Aim of the exercise - Take the lines below between the one holding "tot grote statement" and the one holding "kunnen geven aan elke outfit.", inclusive, and copy them exactly. Add nothing.

------ Supplied records ------

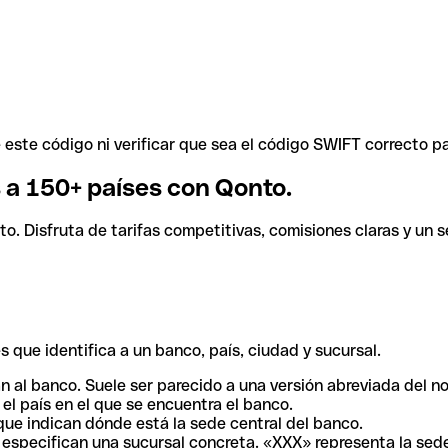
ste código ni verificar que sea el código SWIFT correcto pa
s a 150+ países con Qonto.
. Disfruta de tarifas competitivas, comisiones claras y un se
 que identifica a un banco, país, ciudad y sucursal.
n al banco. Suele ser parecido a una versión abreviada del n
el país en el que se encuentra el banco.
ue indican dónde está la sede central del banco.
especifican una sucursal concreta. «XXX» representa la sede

------
------ Supplied records ------

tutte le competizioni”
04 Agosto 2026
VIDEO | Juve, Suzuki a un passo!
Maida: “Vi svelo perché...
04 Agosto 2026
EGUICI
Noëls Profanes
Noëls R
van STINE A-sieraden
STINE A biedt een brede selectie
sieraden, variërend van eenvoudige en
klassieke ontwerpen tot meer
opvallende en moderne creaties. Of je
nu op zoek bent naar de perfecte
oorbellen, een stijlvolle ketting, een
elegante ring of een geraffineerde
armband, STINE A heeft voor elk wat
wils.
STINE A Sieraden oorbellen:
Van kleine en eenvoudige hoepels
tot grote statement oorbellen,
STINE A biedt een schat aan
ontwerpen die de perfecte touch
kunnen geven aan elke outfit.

------
------ Supplied records ------

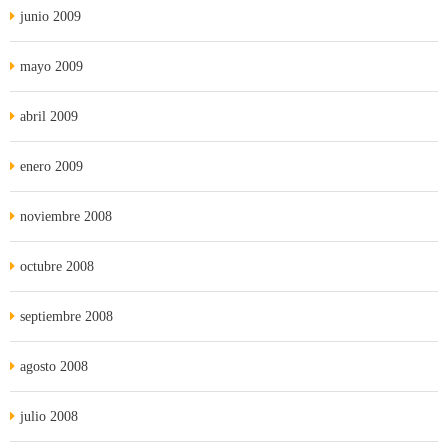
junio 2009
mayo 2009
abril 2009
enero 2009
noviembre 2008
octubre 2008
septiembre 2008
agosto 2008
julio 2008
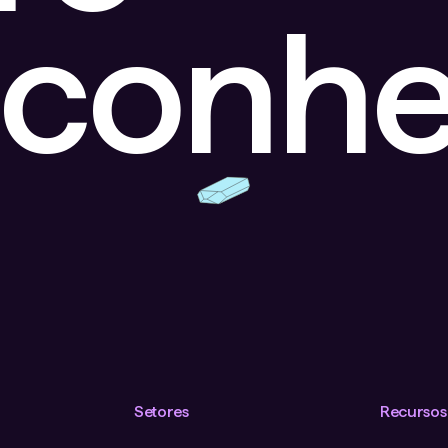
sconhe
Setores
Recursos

------

Solved exercise -
tot grote statement oorbellen,
STINE A biedt een schat aan
ontwerpen die de perfecte touch
kunnen geven aan elke outfit.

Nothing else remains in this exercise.